Neural Engineering Center

The Neural Engineering Center develops cutting-edge science and technology for measuring, understanding, modifying, and stimulating neural activity. There is a critical need for novel collaborative integration between researchers developing interfacing technologies and those advancing our scientific understanding of brain and nervous system function. Applications of these technologies span advancing understanding of neural function to translational methods that improve clinical outcomes.

https://neuro.gatech.edu/

Pediatric Technology Center

The Pediatric Technology Center (PTC) brings clinical experts together with Georgia Tech scientists and engineers to develop technological solutions to problems in the health and care of children. The PTC provides extraordinary opportunities for interdisciplinary collaboration in pediatrics, creating breakthrough discoveries that often can only be found at the intersection of multiple disciplines. These collaborations also allow us to bring discoveries to the clinic and the bedside, thereby enhancing the lives of children and young adults.

https://ptc.gatech.edu/

Regenerative Engineering and Medicine (REM)

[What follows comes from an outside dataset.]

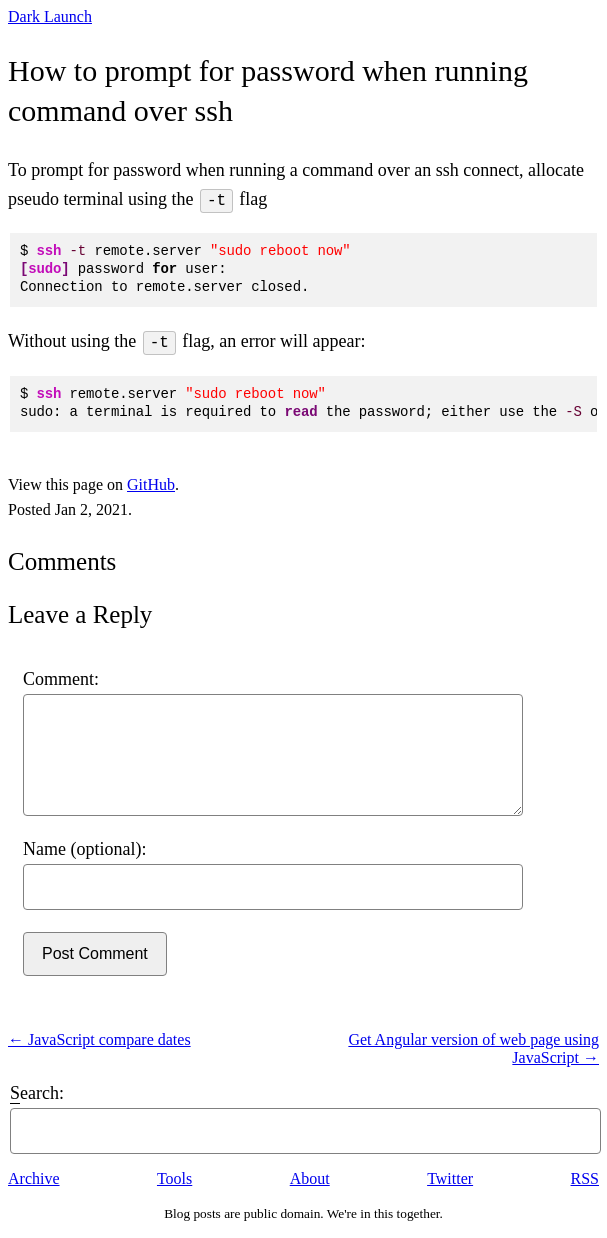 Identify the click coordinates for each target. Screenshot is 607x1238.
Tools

The Regenerative Engineering and Medicine (REM) research center is a joint collaboration between Emory University and Georgia Tech. REM is specifically focused on endogenous repair or how the body can harness its own potential to heal or regenerate. Bone, muscle, nerves, heart, blood vessels, and other tissues each have a baseline ability to regenerate. REM investigators ask what can be done when trauma or disease in humans overwhelms the ability of tissues or organs to regenerate on their own.